Reputation: 93
I have this dataframe in pyspark.
+----------------------+------------------+------------+------------+
| transaction_date| id|latest_quote|policy_price|
+----------------------+------------------+------------+------------+
| 16/12/2022|0063t000013qmPFAAY|2022-11-25 | 899.18|
| 16/12/2022|0063t000013qQNTAA2|2022-11-30 | 3147.78|
+----------------------+------------------+------------+------------+
and i need this.
+--------------------------------------------------------------------------------------+
|unique_column
|
+--------------------------------------------------------------------------------------+
|{"transaction_date":"16/12/2022", "trans_opp":[
|
| {"id":"0063t000013qmPFAAY", "latest_quote":"2022-11-25", "policy_price":"899.18"},
|
| {"id":"0063t000013qQNTAA2", "latest_quote":"2022-11-30", "policy_price":" 3147.78"}]}|
+--------------------------------------------------------------------------------------+
The idea is all rows stay in one column call unique_column and one row,
Upvotes: 1
Views: 33
Reputation: 1858
I didn't use exactly the same dataframe you used to ask the question, but I the column names are the in my solution:
df = spark.createDataFrame([
(1, 2, 3, 4),
(1, 6, 7, 8)
], ['transaction_date', 'id', 'latest_quote', 'policy_price'])
df = (
df
.groupBy('transaction_date')
.agg(f.collect_list(f.struct(f.col('id'), f.col('latest_quote'), f.col('policy_price'))).alias('trans_opp'))

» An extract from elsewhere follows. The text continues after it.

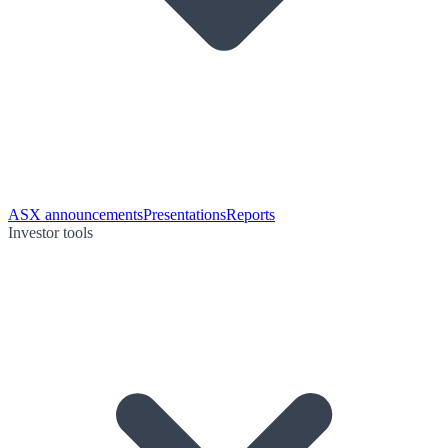
ASX announcements
Presentations
Reports
Investor tools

.withColumn('unique_column', f.struct(f.col('transaction_date'), f.col('trans_opp')))
.withColumn('unique_column', f.to_json(f.col('unique_column')))
.select('unique_column')
)
df.show(truncate= False)
output:
+---------------+
|unique_column |
+--------------------------------------------------------------------------------------------------------------------------+
|{"transaction_date":1,"trans_opp":[{"id":2,"latest_quote":3,"policy_price":4},{"id":6,"latest_quote":7,"policy_price":8}]}|
+--------------------------------------------------------------------------------------------------------------------------+
Upvotes: 1